Read Andy Sullivan and Astrid Wendlandt's article on Reuters/Yahoo! News.
"The United States will keep control of the domain-name system that guides online traffic under an agreement on Wednesday seen as a setback to efforts to internationalize one of the pillars of the Internet."
"Negotiators at the United Nations' World Summit on the Information Society said they had agreed to set up a forum to discuss "spam" e-mail and other Internet issues and explore ways to narrow the technology gap between rich and poor countries.
"But oversight of the domain-name system will remain with the United States, a setback for the European Union and other countries that had pushed for international control of one of the most important technical aspects of the Internet......

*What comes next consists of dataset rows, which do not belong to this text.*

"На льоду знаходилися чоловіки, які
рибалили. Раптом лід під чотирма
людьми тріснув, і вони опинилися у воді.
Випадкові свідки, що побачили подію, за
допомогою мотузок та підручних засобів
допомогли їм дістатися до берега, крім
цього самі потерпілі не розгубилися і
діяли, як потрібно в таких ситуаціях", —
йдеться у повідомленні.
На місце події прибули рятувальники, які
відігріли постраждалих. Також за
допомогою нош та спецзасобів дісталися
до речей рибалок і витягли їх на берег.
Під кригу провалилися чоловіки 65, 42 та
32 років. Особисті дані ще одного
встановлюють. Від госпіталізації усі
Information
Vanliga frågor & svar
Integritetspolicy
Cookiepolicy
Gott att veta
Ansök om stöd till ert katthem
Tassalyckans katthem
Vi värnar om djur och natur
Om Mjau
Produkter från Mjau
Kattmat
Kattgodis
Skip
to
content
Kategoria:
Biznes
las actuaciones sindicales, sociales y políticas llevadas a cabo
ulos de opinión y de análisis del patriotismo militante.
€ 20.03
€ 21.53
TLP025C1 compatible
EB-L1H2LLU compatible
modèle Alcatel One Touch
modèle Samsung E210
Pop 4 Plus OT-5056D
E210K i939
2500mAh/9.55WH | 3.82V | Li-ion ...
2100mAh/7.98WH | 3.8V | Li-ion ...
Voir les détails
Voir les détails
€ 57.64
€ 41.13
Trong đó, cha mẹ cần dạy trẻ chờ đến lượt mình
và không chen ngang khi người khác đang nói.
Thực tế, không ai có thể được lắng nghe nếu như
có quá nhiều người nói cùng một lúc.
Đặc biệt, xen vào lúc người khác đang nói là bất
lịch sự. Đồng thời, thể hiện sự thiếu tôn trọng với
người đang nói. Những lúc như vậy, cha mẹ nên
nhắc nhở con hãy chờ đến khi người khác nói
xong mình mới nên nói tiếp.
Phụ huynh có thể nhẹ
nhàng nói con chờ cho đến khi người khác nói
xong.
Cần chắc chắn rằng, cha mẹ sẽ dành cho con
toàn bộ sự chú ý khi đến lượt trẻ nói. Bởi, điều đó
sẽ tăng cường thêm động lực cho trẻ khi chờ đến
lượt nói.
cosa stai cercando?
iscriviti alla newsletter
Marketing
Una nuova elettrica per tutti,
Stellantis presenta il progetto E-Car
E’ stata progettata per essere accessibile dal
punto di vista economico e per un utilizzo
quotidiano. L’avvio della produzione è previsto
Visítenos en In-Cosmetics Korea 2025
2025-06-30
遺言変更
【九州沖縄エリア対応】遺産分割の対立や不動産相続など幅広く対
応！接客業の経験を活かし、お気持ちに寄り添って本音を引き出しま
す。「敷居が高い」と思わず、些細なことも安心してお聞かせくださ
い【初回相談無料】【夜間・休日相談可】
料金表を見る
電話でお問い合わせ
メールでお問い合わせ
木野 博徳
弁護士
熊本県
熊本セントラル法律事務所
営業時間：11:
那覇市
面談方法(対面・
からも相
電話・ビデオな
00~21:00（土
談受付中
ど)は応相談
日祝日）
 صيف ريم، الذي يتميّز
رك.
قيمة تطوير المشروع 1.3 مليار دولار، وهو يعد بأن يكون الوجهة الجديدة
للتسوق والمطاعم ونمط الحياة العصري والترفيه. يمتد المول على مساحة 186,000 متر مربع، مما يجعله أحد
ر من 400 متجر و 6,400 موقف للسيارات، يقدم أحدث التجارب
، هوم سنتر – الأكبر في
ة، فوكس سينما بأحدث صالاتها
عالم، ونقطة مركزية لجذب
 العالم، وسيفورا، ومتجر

"Under the agreement, a California nonprofit body known as the Internet Corporation for Assigned Names and Numbers, or ICANN, will continue to oversee the system that matches addresses like 'reuters.com' with numerical addresses that computers can understand.
"Individual countries will have greater control over their own domains, such as China's .cn or France's .fr. Disputes have arisen on occasion between national governments and the independent administrators assigned to manage these domains by ICANN.
"Businesses, technical experts and human-rights groups will be allowed to participate along with governments in the forum, which will first meet in early 2006.
"'Internet governance requires a multi-stakeholder approach. This is why we have suffered such agonies in our discussions on Internet governance,' said Yoshio Utsumi, who heads the International Telecommunications Union, the UN organization that sponsored the summit."
UNESCO is one of the sponsors of WSIS. Internet governance was seen as potentially one of the most contentious issues of the meeting!